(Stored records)

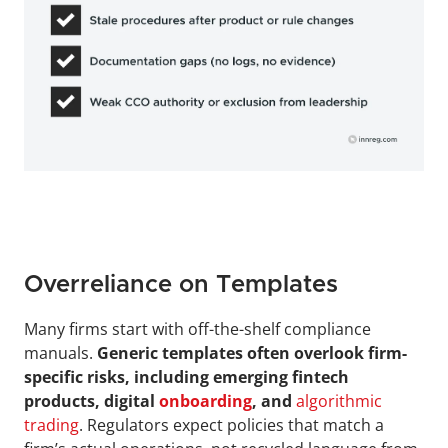
Overreliance on Templates
Many firms start with off-the-shelf compliance 
manuals. 
Generic templates often overlook firm-
specific risks, including emerging fintech 
products, digital 
onboarding
, and
algorithmic 
trading
. Regulators expect policies that match a 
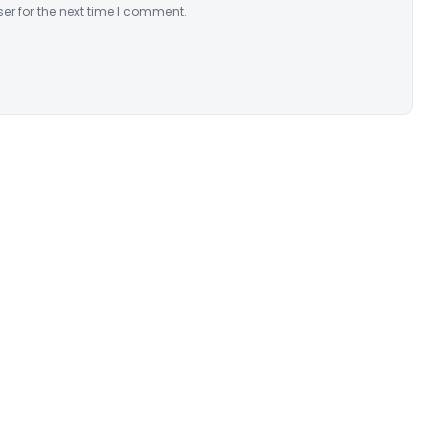
er for the next time I comment.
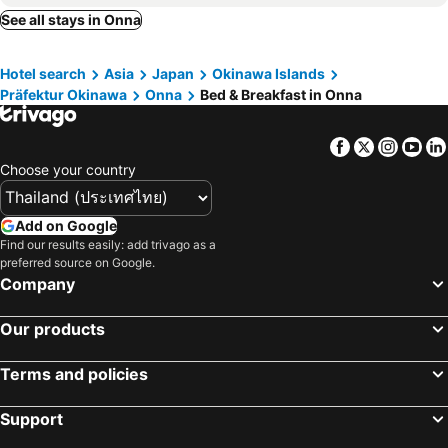
Nanjo, bed and breakfasts
Urasoe, bed and breakfasts
See all stays in Onna
Ginoza, bed and breakfasts
Ie, bed and breakfasts
Hotel search
Asia
Japan
Okinawa Islands
Oogimi, bed and breakfasts
Higashi, bed and breakfasts
Präfektur Okinawa
Onna
Bed & Breakfast in Onna
Facebook
Twitter
Insta
Yo
Choose your country
Add on Google
Find our results easily: add trivago as a
preferred source on Google.
Company
Our products
Terms and policies
Support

Task goal = The expected output is every record above, copied exactly, without pictures.

Task answer =
Overreliance on Templates
Many firms start with off-the-shelf compliance 
manuals. 
Generic templates often overlook firm-
specific risks, including emerging fintech 
products, digital 
onboarding
, and
algorithmic 
trading
. Regulators expect policies that match a 
er for the next time I comment.
Nanjo, bed and breakfasts
Urasoe, bed and breakfasts
See all stays in Onna
Ginoza, bed and breakfasts
Ie, bed and breakfasts
Hotel search
Asia
Japan
Okinawa Islands
Oogimi, bed and breakfasts
Higashi, bed and breakfasts
Präfektur Okinawa
Onna
Bed & Breakfast in Onna
Facebook
Twitter
Insta
Yo
Choose your country
Add on Google
Find our results easily: add trivago as a
preferred source on Google.
Company
Our products
Terms and policies
Support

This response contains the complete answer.